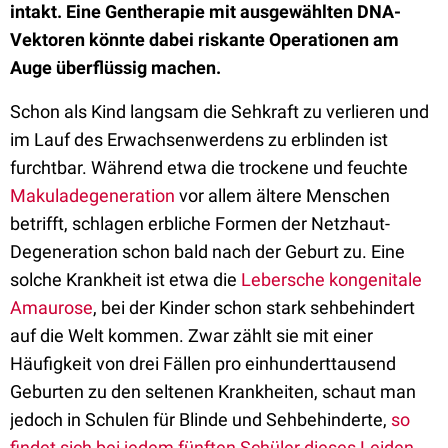
intakt. Eine Gentherapie mit ausgewählten DNA-
Vektoren könnte dabei riskante Operationen am
Auge überflüssig machen.
Schon als Kind langsam die Sehkraft zu verlieren und
im Lauf des Erwachsenwerdens zu erblinden ist
furchtbar. Während etwa die trockene und feuchte
Makuladegeneration
vor allem ältere Menschen
betrifft, schlagen erbliche Formen der Netzhaut-
Degeneration schon bald nach der Geburt zu. Eine
solche Krankheit ist etwa die
Lebersche kongenitale
Amaurose
, bei der Kinder schon stark sehbehindert
auf die Welt kommen. Zwar zählt sie mit einer
Häufigkeit von drei Fällen pro einhunderttausend
Geburten zu den seltenen Krankheiten, schaut man
jedoch in Schulen für Blinde und Sehbehinderte,
so
findet sich bei jedem fünften Schüler dieses Leiden
.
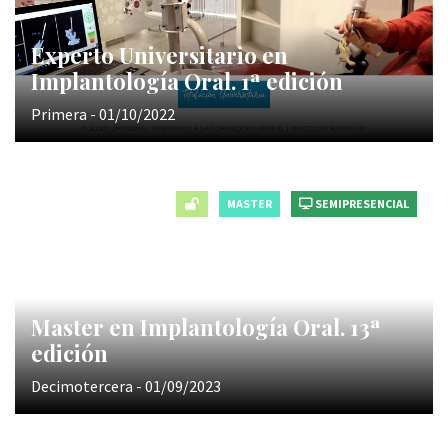
Experto Universitario en
Implantología Oral. 1ª edición
Primera - 01/10/2022
MASTER
SEMIPRESENCIAL
Master en Implantología Oral. 13ª
edición
Decimotercera - 01/09/2023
+++++
▸ **What to produce**:
What lines in the material above hold the string "Oral"? List them.

▸ **Output**:
Implantología Oral. 1ª edición
Master en Implantología Oral. 13ª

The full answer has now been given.